You're reading: Fraught emotions as Russia, Poland mark crash date

SMOLENSK, Russia (AP) — In a poignant ceremony, the presidents of Russia and Poland put aside their nations' simmering tensions to honor the 96 victims of the plane crash that killed Polish President Lech Kaczynski on Russian soil last year.

Russian President Dmitry Medvedev hosted Polish President Bronislaw Komorowski in the western Russian city of Smolensk, near the area where Kaczynski’s plane crashed in heavy fog on April 10, 2010.

The two presidents, dressed in thick black coats, laid wreaths at the site of the crash and touched a birch tree that still has part of the plane embedded in it.

As a solo bugle sounded, the two men bowed their heads.

A few yards away, two knee-high Polish flags fluttered in a frigid wind, marking the spots where the bodies of Kaczynski and his wife were discovered after the crash. Poppies lay scattered around in the melting slush.

Smolensk, near the border with Belarus, is a source of grief for Poles, who associate it not only with the 2010 crash that wiped out the country’s political and military elite, but also with the 1940 massacre of 22,000 Polish prisoners of war by the Soviet secret police in the nearby forest.

The Soviet Union did not own up to the killings until 1990, under Mikhail Gorbachev’s reformist leadership, after blaming Nazis for decades.

The delayed admission fed Poles’ animosity toward Russia, and Moscow in recent years has made reconciliation gestures.

Kaczynski and his delegation were en route to a Katyn memorial ceremony at the time of the crash.

Some Poles accuse Russia outright of causing the crash, as illustrated by a 2,000-strong rally in Warsaw over the weekend.

Polish police on Monday charged a 31-year-old man with burning an effigy of Russian Prime Minister Vladimir Putin.

Many Poles, however, appreciated the Russian outpouring of grief over the Kaczynski crash, and initial cooperation on the investigation appeared to help heal old wounds.

But the squabbles that have broken out since then show the two countries are still far from friends.

A new dispute has erupted over the plaque at the crash site.

One plaque, inscribed in Polish, was put there in November by relatives of the victims and referred to the purpose of Kaczynski’s trip, calling the 1940 massacre a "genocide."

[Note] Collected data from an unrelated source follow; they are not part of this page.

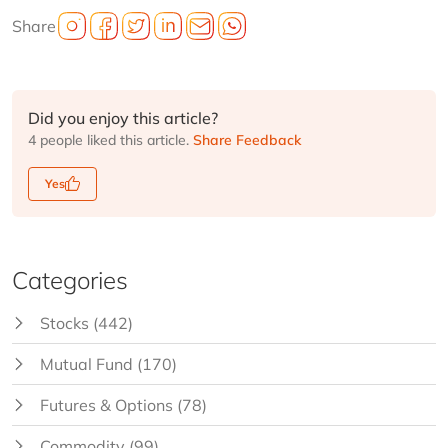
Share
Did you enjoy this article?
4 people liked this article.
Share Feedback
Yes
Categories
Stocks
(442)
Mutual Fund
(170)
Futures & Options
(78)
Commodity
(99)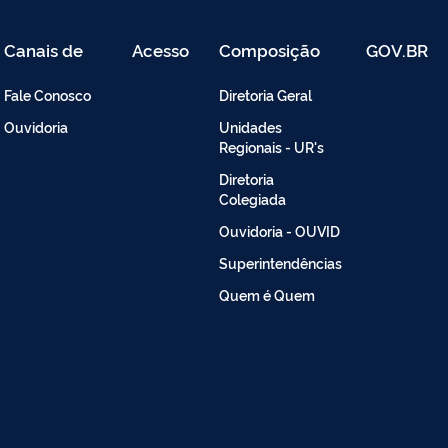
Canais de
Acesso
Composição
GOV.BR
Atendimento
Restrito
-
Fale Conosco
Diretoria Geral
Intranet
Ouvidoria
Unidades
Regionais - UR's
Diretoria
Colegiada
Ouvidoria - OUVID
Superintendências
Quem é Quem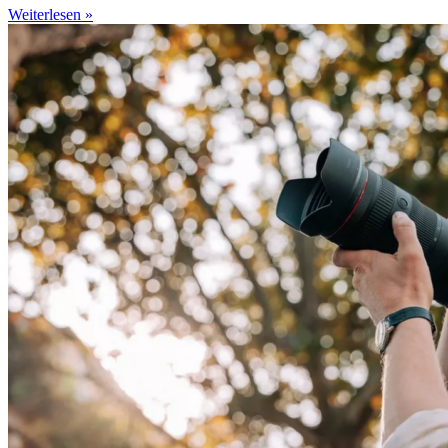
Weiterlesen »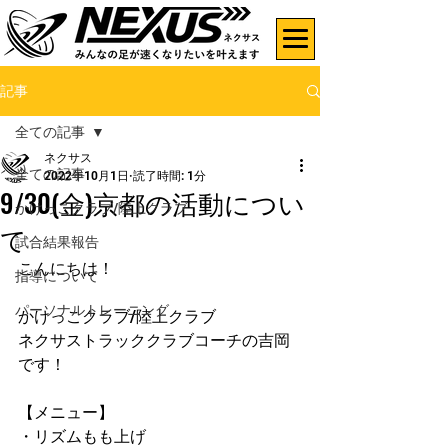
記事
全ての記事
ネクサス
全ての記事
2022年10月1日
読了時間: 1分
9/30(金)京都の活動につい
かけっこクラブ/陸上クラブ
て
試合結果報告
こんにちは！
指導について
パーソナルトレーニング
かけっこクラブ/陸上クラブ
ネクサストラッククラブコーチの吉岡
です！
【メニュー】
・リズムもも上げ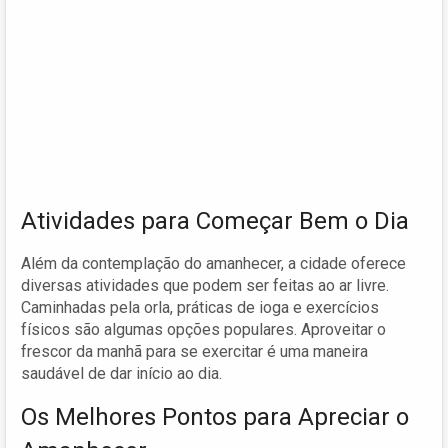
Atividades para Começar Bem o Dia
Além da contemplação do amanhecer, a cidade oferece
diversas atividades que podem ser feitas ao ar livre.
Caminhadas pela orla, práticas de ioga e exercícios
físicos são algumas opções populares. Aproveitar o
frescor da manhã para se exercitar é uma maneira
saudável de dar início ao dia.
Os Melhores Pontos para Apreciar o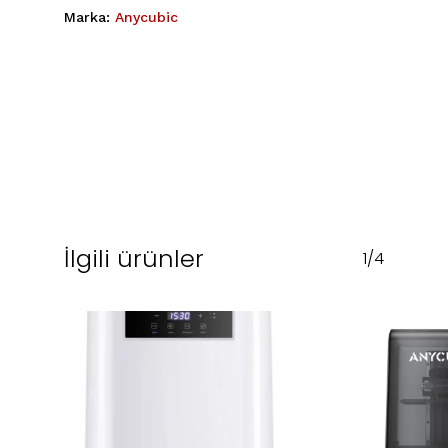
Marka:
Anycubic
İlgili ürünler
1/4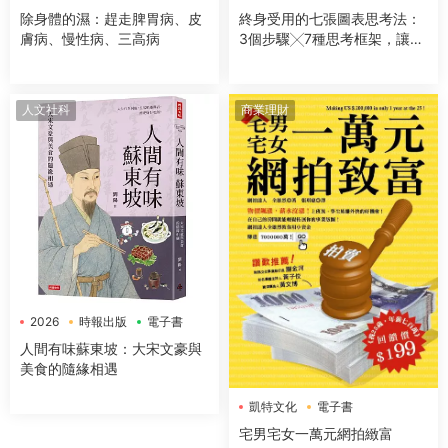
除身體的濕：趕走脾胃病、皮
終身受用的七張圖表思考法：
膚病、慢性病、三高病
3個步驟╳7種思考框架，讓你
開會簡報、企劃提案、解決問
題無往不利【隨書送：七張圖
表練習本】
人文社科
商業理財
2026
時報出版
電子書
人間有味蘇東坡：大宋文豪與
美食的隨緣相遇
凱特文化
電子書
宅男宅女一萬元網拍緻富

But a Polish delegation that visited the site Saturday to pay tribute saw that it had been replaced with a dual-language plaque that omitted any reference to the massacre.

Russian officials said the original plaque had not been approved, and it was changed because the law forbids memorials written only in a foreign language.

Medvedev and Komorowski sought Monday to play down the simmering row, announcing that a joint panel would be set up to design a mutually acceptable plaque.

Komorowski also said Warsaw is waiting for Moscow to transfer the recording from the plane’s flight recorders.

Medvedev indicated the key technical probe was closed but a separate criminal investigation is still ongoing.

"No one should doubt that Russia has given a thorough assessment of the reasons why that happened," he said.

Poland accepts that its pilot and crew bear the brunt of the blame for the disaster, as the Russian-led investigation found. But Warsaw also insists that Russia should concede that its air traffic controllers at the Smolensk airport may have been at fault for not advising the plane’s crew strongly enough to land elsewhere due to the bad weather.

The crash investigation issue has deepened political divisions in Poland, where some including the late president’s brother, Jaroslaw Kaczynski, accuse the current Polish government of having too much faith in Moscow’s probe.

Speaking about the Katyn massacre, Medvedev admitted Monday that "leaders of the Soviet state of that period carry responsibility for what happened" in 1940.

"In the name of the future, we have to turn this page, but in a manner that leaves it in the memory of Russia and the Poles," he added.

Medvedev also promised to finish releasing documents on the probe into the Katyn massacre.

Moscow has turned over more than 137 volumes of documents to Warsaw but more than 40 others have yet to be sent.

Komorowski urged Russia to declassify all related documents.

"To close this chapter, it has to be read to the end," he said.